§ EXCERPTED DATA:
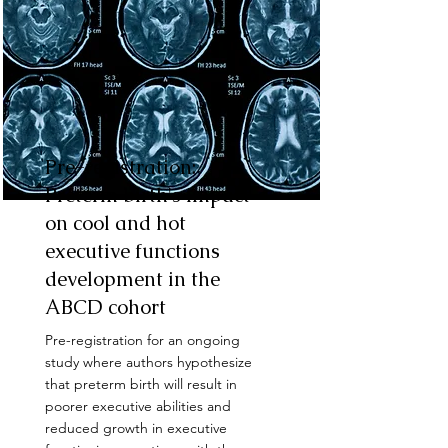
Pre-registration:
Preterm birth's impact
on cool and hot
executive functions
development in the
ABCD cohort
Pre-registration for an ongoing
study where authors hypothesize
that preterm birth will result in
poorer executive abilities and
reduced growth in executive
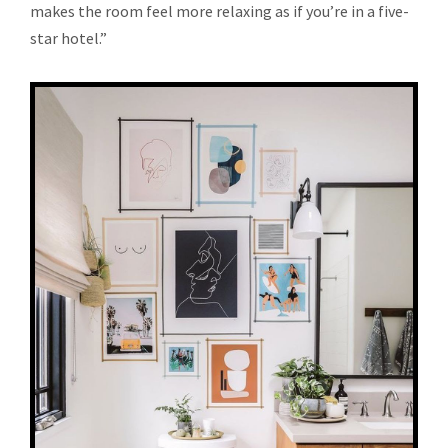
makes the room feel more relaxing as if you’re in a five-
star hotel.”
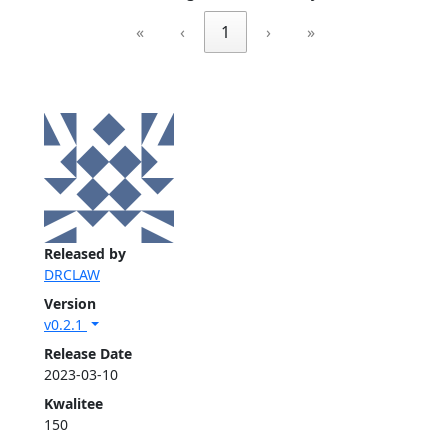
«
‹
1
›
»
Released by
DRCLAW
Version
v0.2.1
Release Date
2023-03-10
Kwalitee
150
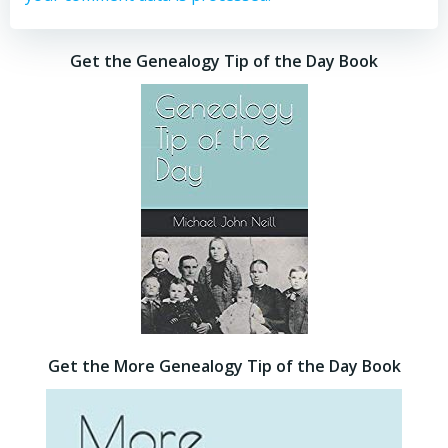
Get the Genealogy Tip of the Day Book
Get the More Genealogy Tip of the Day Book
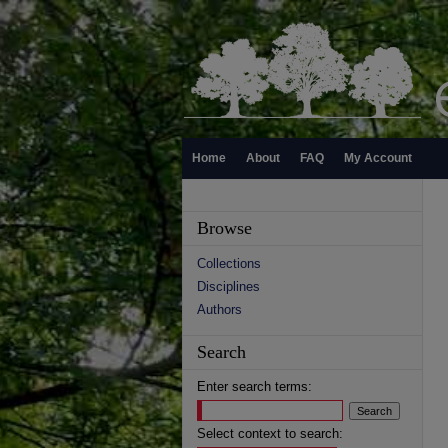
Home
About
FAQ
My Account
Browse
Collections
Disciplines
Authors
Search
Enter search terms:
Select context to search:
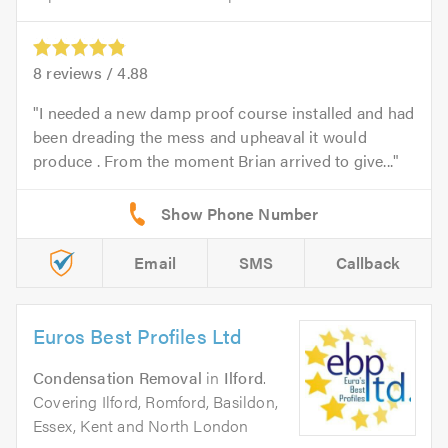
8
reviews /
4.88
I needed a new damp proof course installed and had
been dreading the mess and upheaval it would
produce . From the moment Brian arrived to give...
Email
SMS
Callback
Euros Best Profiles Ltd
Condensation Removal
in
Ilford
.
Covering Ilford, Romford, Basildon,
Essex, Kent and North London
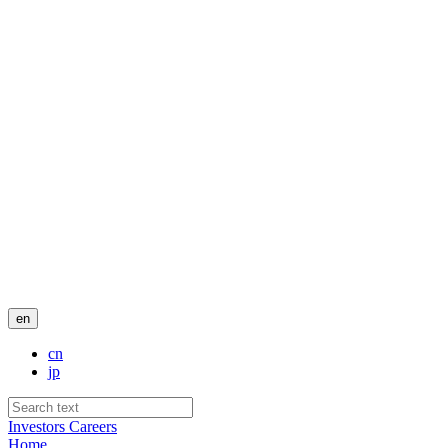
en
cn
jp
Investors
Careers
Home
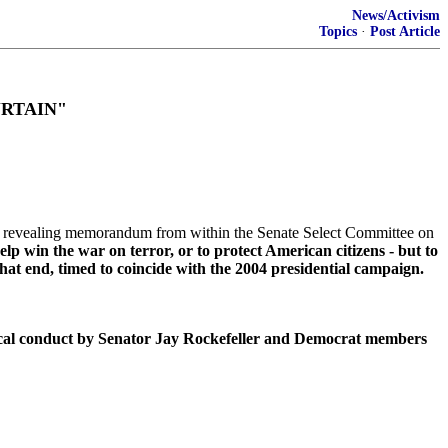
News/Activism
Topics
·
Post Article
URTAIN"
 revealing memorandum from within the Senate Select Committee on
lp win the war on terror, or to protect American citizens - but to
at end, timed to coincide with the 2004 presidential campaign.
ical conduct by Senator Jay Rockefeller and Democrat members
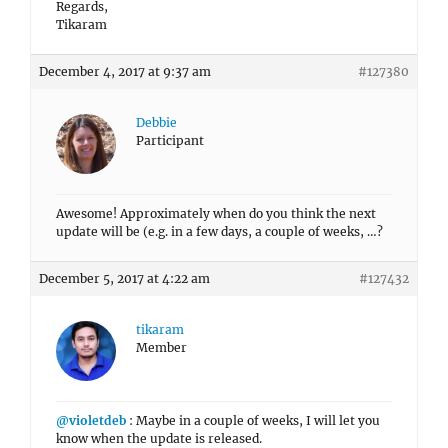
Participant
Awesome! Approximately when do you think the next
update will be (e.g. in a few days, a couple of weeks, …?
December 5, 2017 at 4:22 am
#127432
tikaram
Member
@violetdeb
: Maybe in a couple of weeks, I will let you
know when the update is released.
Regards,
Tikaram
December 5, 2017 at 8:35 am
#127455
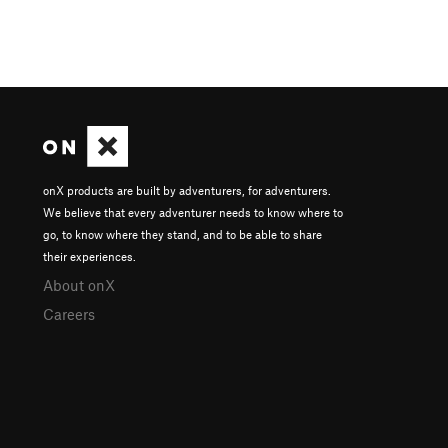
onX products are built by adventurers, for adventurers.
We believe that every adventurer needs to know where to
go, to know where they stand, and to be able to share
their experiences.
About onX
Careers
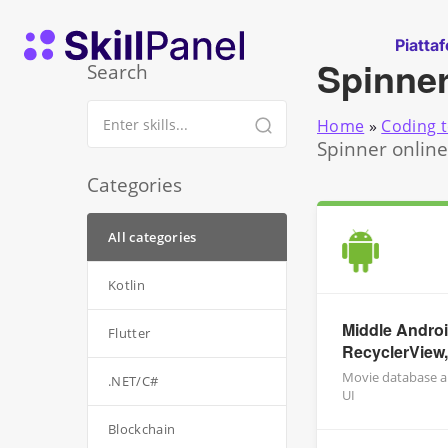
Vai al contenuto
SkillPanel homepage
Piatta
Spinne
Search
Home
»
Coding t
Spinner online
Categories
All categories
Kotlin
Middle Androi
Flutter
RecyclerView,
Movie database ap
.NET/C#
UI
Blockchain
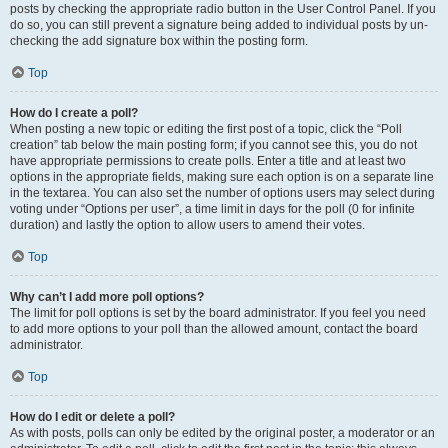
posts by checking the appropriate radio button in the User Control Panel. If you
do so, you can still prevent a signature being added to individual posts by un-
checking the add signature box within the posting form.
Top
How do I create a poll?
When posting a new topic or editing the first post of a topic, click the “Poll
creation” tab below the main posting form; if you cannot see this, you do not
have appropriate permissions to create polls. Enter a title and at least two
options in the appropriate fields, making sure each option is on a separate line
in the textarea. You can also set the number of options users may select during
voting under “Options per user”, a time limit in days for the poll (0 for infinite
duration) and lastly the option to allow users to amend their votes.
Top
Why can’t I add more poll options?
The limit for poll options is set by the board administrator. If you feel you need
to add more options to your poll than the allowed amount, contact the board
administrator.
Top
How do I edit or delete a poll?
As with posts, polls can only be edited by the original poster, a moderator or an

§ WHAT YOU ARE ASKED TO DO:
Copy nothing except the lines from the one holding "do so, you can" through the last line of the data above, and return them exactly.

§ SOLUTION:
do so, you can still prevent a signature being added to individual posts by un-
checking the add signature box within the posting form.
Top
How do I create a poll?
When posting a new topic or editing the first post of a topic, click the “Poll
creation” tab below the main posting form; if you cannot see this, you do not
have appropriate permissions to create polls. Enter a title and at least two
options in the appropriate fields, making sure each option is on a separate line
in the textarea. You can also set the number of options users may select during
voting under “Options per user”, a time limit in days for the poll (0 for infinite
duration) and lastly the option to allow users to amend their votes.
Top
Why can’t I add more poll options?
The limit for poll options is set by the board administrator. If you feel you need
to add more options to your poll than the allowed amount, contact the board
administrator.
Top
How do I edit or delete a poll?
As with posts, polls can only be edited by the original poster, a moderator or an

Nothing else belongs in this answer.